CDT announced today that Intel, the world?s largest manufacturer of microprocessors, is investing an undisclosed amount of money in the company, joining an all-star list of investors that includes president of EDventure Holdings and technology pundit Esther Dyson, rock band Genesis, and Power Computing founder Steve Kahng.
The broad category of flat panel displays includes technologies such as liquid crystal and plasma displays. Generally, these displays are much thinner and lighter than bulky desktop cathode ray tube (CRT) displays.
What has attracted the attention of Intel and the other investors, as well as researchers around the world, is a technology called LEP, or light emitting polymer. LEPs are a class of semiconductors consisting of a special kind of plastic material that emits light when an electrical charge is applied to them. By comparison, with an LCD screen, when an electric current is applied to the pixels, they act like a shutter, allowing light to pass through to form an image.
Displays made with the LEP technology have the potential to displace LCD screens used in notebooks and even traditional desktop monitors due to some unique features of the technology, according to industry analysts.
"LEP displays are relatively easy to make and the materials are low-cost; the displays require significantly less power than traditional LCD displays (a must for portable applications; and the company [CDT] is working on full-color displays," all of which are highly attractive to the display industry, said Dave Mentley, vice president of Stanford Resources. Stanford Resources is a market research firm specializing in display technologies.
LEP displays can be made using a single piece of glass, whereas LCD displays typically utilize two sheets of glass with a liquid crystal solution between them. LEP displays can be up to one-third thinner than LCDs and cost up to 40 percent less to make as a result, according to CDT. LEP displays also have a wider viewing angle than LCD screens and use less power because they don?t need a source of light from behind the screen.
"It's actually one of the most interesting display phenomena to come along in a few years. But it's also not right around the corner," added Mentley.
Currently, LEP displays lack the longevity and color capabilities of LCD screens required for notebooks, admitted Mark Gostick, director of marketing for CDT. But by mid-1998, the screens are expected to find their initial application as backlights in devices such as cell phones, handheld PCs, VCRs, and other devices.
CDT is working solely on advancing the technology, while several licensees are working to manufacture the displays. Prototype screens for use in notebooks are being developed by a "large Japanese display manufacturer," according to Gostick, and could be ready by 2004. Stanford?s Mentley agrees with CDT?s timetable for LEP notebook screens.

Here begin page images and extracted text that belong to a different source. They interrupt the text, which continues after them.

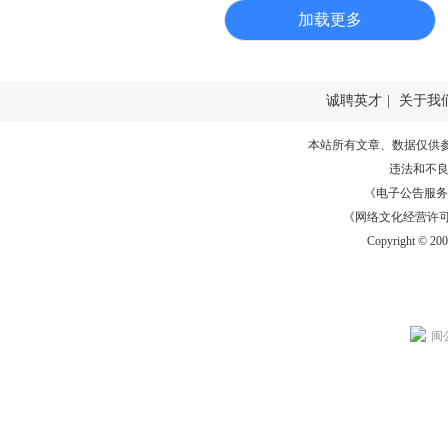
加载更多
诚聘英才
|
关于我
本站所有文章、数据仅供
违法和不
《电子公告服务许可证
《网络文化经营许可证》
Copyright © 20
闽公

Meanwhile, LCD screen technologies that will help notebooks shed weight continue to emerge. Companies continue to work on a display technology called low-temperature polysilicon (LTPS) for manufacturing active-matrix notebook screens. The technology allows notebook screens to display more information at any given size with more brightness than current LCDs, which use a technology called amorphous silicon.
The LTPS screens also are lighter and can cost as much as 60 percent less than their older counterparts. Today's notebooks still use the older technology because the LTPS screens are more difficult to manufacture. The only companies making these screens are Sony and Sanyo, which are using 2- to 3-inch screens in digital still and video cameras.
Intel is an investor in CNET: The Computer Network.